Thursday, 16 June 2011

Brightly Colored Veg: Learning to Live with Five a Day

















When I was growing up, my mother made cucumber and carrot sticks, she broke off cauliflower and broccoli florets, and she cut stars into the tops of radishes before throwing the lot into old margarine tubs and covering with them with water. Mom would place these on the bottom shelf of the refrigerator, allowing my sister and I to graze our ways through the day.

It isn't a terribly practical plan here. My butter containers would fit just about two carrots. Refrigerators are small, and unlike the US, freezers tend to be on the bottom. I've tried over the years to emulate my mother, but vegetables tended to get eaten before they made it to the tubs or forgotten all together. Here I share the the refrigerator with my housemate, and she'll be the first to tell you that I forget about the food I cannot see when first glancing below the counter and into the fridge. Food was rarely wasted, just eaten well into the floppy but edible stage.

I'm terrible about making complete meals for one. I plan them, buy the food stuffs, then eat the ingredients one by one. This usually results in a lot of uncooked pasta and rice. It isn't that I don't have the time, but that I generally eat when I reach the point of starving or when I'm trying to sit down to write. I generally cook when someone might thank me for doing so. The question is one of degree. While I am happier when I am fed, I am happier still when I have fed someone else.

Years ago I stopped getting hungry. Until the point at which my eyes rang the migraine alarm bells or I simply fell over, my body gave me no reminders to eat. I wouldn't have eaten at all at University had the other women in my hall not knocked on my door and asked me when I was going to dinner, to breakfast. Mostly, I forgot lunch until after the dining hall had closed because there was no one to remind me to put food into my stomach between classes and work. When I tried to explain, men and women alike envied me my stick figure.
I still rarely get hungry; though, I have lost the stick figure.

Friends will tell you that I am never so grateful as when someone feeds me a meal they have cooked. They'll say that I eat ravenously. They may even say that they have heard me utter the words: I'm hungry.
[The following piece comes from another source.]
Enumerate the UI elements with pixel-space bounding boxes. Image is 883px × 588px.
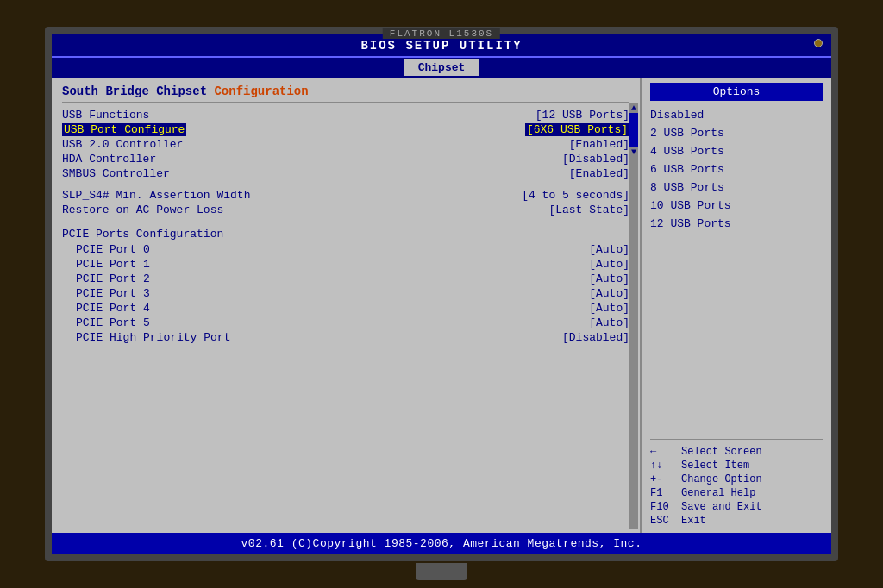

My friends are reasonably smart people. They know what I mean is that I want to break bread in their company. They know that I have likely forgotten to stop for a moment for lunch. They know I have looked toward my own kitchen and figured I'd go and make something soon. Soon is rather like the rest of the future; it rarely arrives when we most expect it to.

The night before we buried my grandmother, my sister made a roast for my brother-in-law, my father, my stepmother, and I. We ate slowly, taking our time over the thick slices of pork.  We didn't talk about what the next morning would bring; though, my father slowly articulated our families life in that far off place we call a long time ago. For one short moment, we forgot the forks in our hands, the dishes to be done, the years in between that make the distances between us so necessary. There in the rental house, I sat with my father and one of my sisters, and we ate a home cooked meal as a family--something that hasn't happened in sixteen whispering years.
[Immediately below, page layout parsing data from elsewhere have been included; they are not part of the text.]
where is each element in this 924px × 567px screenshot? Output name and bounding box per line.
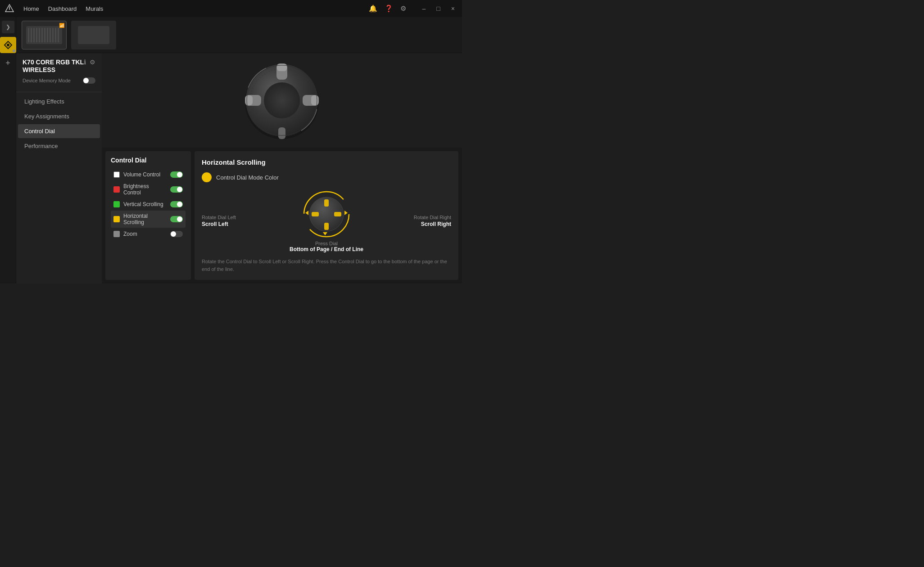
- nav-dashboard[interactable]: Dashboard: [48, 5, 77, 12]
- secondary-thumbnail: [78, 26, 109, 44]
- dial-item-volume[interactable]: Volume Control: [111, 169, 186, 180]
- nav-control-dial[interactable]: Control Dial: [18, 124, 100, 138]
- control-dial-panel-title: Control Dial: [111, 157, 186, 164]
- minimize-button[interactable]: –: [420, 4, 429, 13]
- right-area: Control Dial Volume Control Brightness C…: [102, 53, 462, 284]
- bell-icon[interactable]: 🔔: [369, 4, 377, 13]
- dial-diagram-row: Rotate Dial Left Scroll Left: [202, 189, 451, 252]
- dial-diagram-svg: [302, 189, 351, 239]
- control-dial-panel: Control Dial Volume Control Brightness C…: [105, 151, 191, 280]
- nav-home[interactable]: Home: [23, 5, 39, 12]
- left-panel: K70 CORE RGB TKL WIRELESS ℹ ⚙ Device Mem…: [16, 53, 102, 284]
- zoom-toggle[interactable]: [170, 231, 183, 237]
- main-content: 📶 K70 CORE RGB TKL WIRELESS ℹ ⚙ Device M…: [16, 17, 462, 284]
- gear-icon[interactable]: ⚙: [90, 58, 95, 66]
- nav-lighting-effects[interactable]: Lighting Effects: [18, 94, 100, 108]
- rotate-right-info: Rotate Dial Right Scroll Right: [406, 215, 451, 227]
- dial-item-horizontal[interactable]: Horizontal Scrolling: [111, 211, 186, 228]
- toggle-knob: [83, 78, 89, 83]
- content-row: K70 CORE RGB TKL WIRELESS ℹ ⚙ Device Mem…: [16, 53, 462, 284]
- rotate-right-label: Rotate Dial Right: [406, 215, 451, 220]
- zoom-color-box: [113, 231, 120, 237]
- settings-icon[interactable]: ⚙: [400, 4, 406, 13]
- dial-3d-container: [241, 60, 322, 141]
- close-button[interactable]: ×: [448, 4, 457, 13]
- nav-bar: Home Dashboard Murals: [23, 5, 360, 12]
- mode-color-picker[interactable]: [202, 172, 212, 182]
- sidebar-device-item[interactable]: [0, 37, 16, 53]
- description-text: Rotate the Control Dial to Scroll Left o…: [202, 258, 451, 273]
- dial-item-zoom[interactable]: Zoom: [111, 229, 186, 239]
- sidebar: ❯ +: [0, 17, 16, 284]
- brightness-toggle[interactable]: [170, 186, 183, 193]
- device-name-label: K70 CORE RGB TKL WIRELESS: [23, 58, 84, 74]
- nav-divider: [16, 92, 102, 92]
- zoom-label: Zoom: [123, 231, 167, 237]
- rotate-left-label: Rotate Dial Left: [202, 215, 247, 220]
- maximize-button[interactable]: □: [434, 4, 443, 13]
- dial-item-brightness[interactable]: Brightness Control: [111, 181, 186, 198]
- svg-rect-12: [245, 95, 253, 105]
- titlebar: Home Dashboard Murals 🔔 ❓ ⚙ – □ ×: [0, 0, 462, 17]
- device-dot: [13, 50, 15, 52]
- dial-diagram-center: Press Dial Bottom of Page / End of Line: [290, 189, 363, 252]
- memory-mode-toggle[interactable]: [83, 77, 95, 84]
- wireless-icon: 📶: [59, 23, 64, 28]
- mode-color-label: Control Dial Mode Color: [216, 174, 279, 181]
- vertical-color-box: [113, 201, 120, 207]
- vertical-label: Vertical Scrolling: [123, 201, 167, 207]
- horizontal-label: Horizontal Scrolling: [123, 213, 167, 225]
- bottom-panels: Control Dial Volume Control Brightness C…: [102, 148, 462, 284]
- vertical-toggle[interactable]: [170, 201, 183, 207]
- horizontal-scrolling-panel: Horizontal Scrolling Control Dial Mode C…: [195, 151, 458, 280]
- device-thumb-keyboard[interactable]: 📶: [22, 21, 67, 50]
- svg-rect-15: [278, 127, 285, 139]
- brightness-label: Brightness Control: [123, 183, 167, 196]
- dial-3d-svg: [241, 60, 322, 141]
- svg-point-3: [7, 44, 9, 46]
- dial-item-vertical[interactable]: Vertical Scrolling: [111, 199, 186, 210]
- svg-rect-25: [324, 199, 329, 207]
- memory-mode-label: Device Memory Mode: [23, 78, 71, 83]
- brightness-color-box: [113, 186, 120, 193]
- scrolling-panel-title: Horizontal Scrolling: [202, 158, 451, 166]
- nav-key-assignments[interactable]: Key Assignments: [18, 109, 100, 123]
- svg-point-8: [264, 82, 300, 118]
- window-controls: – □ ×: [420, 4, 457, 13]
- svg-marker-21: [344, 211, 348, 215]
- svg-marker-20: [305, 211, 308, 215]
- volume-color-box: [113, 171, 120, 178]
- device-bar: 📶: [16, 17, 462, 53]
- horizontal-color-box: [113, 216, 120, 222]
- info-icon[interactable]: ℹ: [84, 58, 86, 66]
- volume-toggle[interactable]: [170, 171, 183, 178]
- help-icon[interactable]: ❓: [385, 4, 393, 13]
- svg-rect-27: [334, 212, 341, 216]
- titlebar-controls: 🔔 ❓ ⚙: [369, 4, 406, 13]
- rotate-left-info: Rotate Dial Left Scroll Left: [202, 215, 247, 227]
- svg-rect-10: [277, 64, 287, 71]
- device-memory-row: Device Memory Mode: [16, 77, 102, 90]
- press-dial-label: Press Dial: [290, 241, 363, 246]
- svg-rect-28: [324, 223, 329, 230]
- rotate-right-value: Scroll Right: [406, 221, 451, 227]
- horizontal-toggle[interactable]: [170, 216, 183, 222]
- color-row: Control Dial Mode Color: [202, 172, 451, 182]
- device-title-icons: ℹ ⚙: [84, 58, 95, 66]
- device-thumb-secondary[interactable]: [71, 21, 116, 50]
- svg-rect-14: [311, 95, 318, 105]
- rotate-left-value: Scroll Left: [202, 221, 247, 227]
- sidebar-collapse-button[interactable]: ❯: [2, 21, 14, 33]
- svg-rect-26: [312, 212, 319, 216]
- press-dial-info: Press Dial Bottom of Page / End of Line: [290, 241, 363, 252]
- nav-murals[interactable]: Murals: [86, 5, 103, 12]
- dial-visualization: [102, 53, 462, 148]
- device-title-section: K70 CORE RGB TKL WIRELESS ℹ ⚙: [16, 58, 102, 77]
- keyboard-thumbnail: [26, 26, 62, 44]
- volume-label: Volume Control: [123, 171, 167, 178]
- press-dial-value: Bottom of Page / End of Line: [290, 246, 363, 252]
- nav-performance[interactable]: Performance: [18, 139, 100, 153]
- add-device-button[interactable]: +: [2, 57, 14, 69]
- app-body: ❯ + 📶 K70 CORE RGB TK: [0, 17, 462, 284]
- device-icon: [4, 40, 13, 50]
I am trying to learn to eat food cooked for one. It has become, rather suddenly, a necessity. After that dinner in Denver, we sent my sister and her husband on a date. My stepmother began to do the washing up, and Dad prepared for bed. I opened my laptop, typed my password, and discovered that the job that made up the bulk of my income no longer existed. Nor did the job of anyone else who was working from outside of the state in which the university's buildings sit.
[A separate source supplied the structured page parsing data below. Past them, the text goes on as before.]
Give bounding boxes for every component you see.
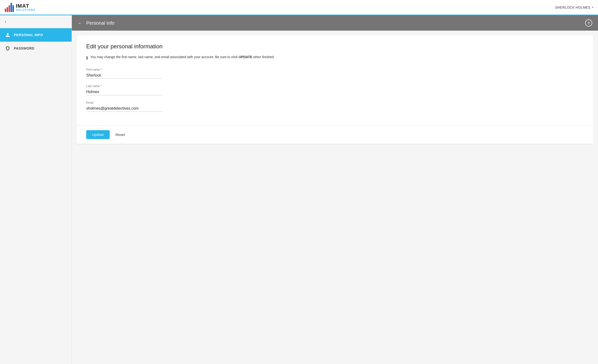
sidebar-item-personal-info[interactable]: PERSONAL INFO — [0, 28, 72, 42]
content-title: Personal Info — [86, 20, 115, 26]
sidebar-item-password-label: PASSWORD — [14, 46, 34, 50]
info-banner-text: You may change the first name, last name… — [90, 55, 275, 60]
reset-button[interactable]: Reset — [115, 130, 126, 139]
logo: IMAT SOLUTIONS — [5, 3, 35, 12]
person-icon — [5, 32, 10, 38]
last-name-group: Last name * — [86, 84, 584, 95]
update-button[interactable]: Update — [86, 130, 110, 139]
sidebar-item-personal-info-label: PERSONAL INFO — [14, 33, 43, 37]
bar3 — [9, 5, 10, 12]
bar5 — [12, 5, 14, 12]
form-footer: Update Reset — [77, 125, 593, 144]
user-name: SHERLOCK HOLMES — [555, 6, 590, 9]
sidebar-nav: PERSONAL INFO PASSWORD — [0, 28, 72, 55]
main-layout: ‹ PERSONAL INFO PASSWORD — [0, 15, 598, 364]
bar4 — [10, 3, 12, 12]
last-name-input[interactable] — [86, 89, 163, 95]
content-header: ← Personal Info ? — [72, 15, 598, 31]
content-back-arrow-icon[interactable]: ← — [78, 20, 82, 26]
bar2 — [7, 7, 8, 12]
help-icon[interactable]: ? — [585, 19, 592, 27]
info-banner: ℹ You may change the first name, last na… — [86, 55, 584, 61]
sidebar-item-password[interactable]: PASSWORD — [0, 42, 72, 55]
email-group: Email — [86, 101, 584, 112]
logo-solutions-text: SOLUTIONS — [16, 9, 35, 11]
form-card: Edit your personal information ℹ You may… — [77, 35, 593, 144]
form-body: Edit your personal information ℹ You may… — [77, 35, 593, 125]
sidebar: ‹ PERSONAL INFO PASSWORD — [0, 15, 72, 364]
first-name-group: First name * — [86, 68, 584, 79]
first-name-label: First name * — [86, 68, 584, 71]
chevron-down-icon: ▾ — [592, 6, 593, 9]
email-label: Email — [86, 101, 584, 104]
bar1 — [5, 9, 6, 12]
info-circle-icon: ℹ — [86, 55, 88, 61]
sidebar-back-button[interactable]: ‹ — [0, 15, 72, 28]
logo-icon — [5, 3, 14, 12]
logo-imat-text: IMAT — [16, 3, 35, 9]
logo-text: IMAT SOLUTIONS — [16, 3, 35, 11]
content-header-left: ← Personal Info — [78, 20, 115, 26]
topbar: IMAT SOLUTIONS SHERLOCK HOLMES ▾ — [0, 0, 598, 15]
back-chevron-icon: ‹ — [5, 19, 6, 24]
last-name-label: Last name * — [86, 84, 584, 88]
email-input[interactable] — [86, 105, 163, 112]
first-name-input[interactable] — [86, 72, 163, 79]
user-menu[interactable]: SHERLOCK HOLMES ▾ — [555, 6, 593, 9]
content-area: ← Personal Info ? Edit your personal inf… — [72, 15, 598, 364]
shield-icon — [5, 46, 10, 51]
form-title: Edit your personal information — [86, 43, 584, 50]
And I am lucky. I have a second job with good people who are throwing as many hours as they can afford in my direction. I have friends who have been out of work for two years, who at thirty-three are living with their parents who themselves cannot afford to retire. I have friends who have been told to go back to university to retrain, despite their PhDs and decades worth of student loan debt. I have friends who dole out calories to their children, skimping on their own, in hopes that children who feel hungry are still well enough fed. But I also know how thin the line between underemployed and unemployed is. I know that the electric bill is going to be much higher than the amount the housemate and I toss into the savings account each month. I know that I may or may not have enough hours next month to make up the difference. I know that what I write as melancholy is really fear. So while I search for another job that may well be forthcoming, I'm buying what's left at the end of the day at the veg stall to avoid paying rent with the emergency plane ticket. And I am grateful that it is, for now, more than enough.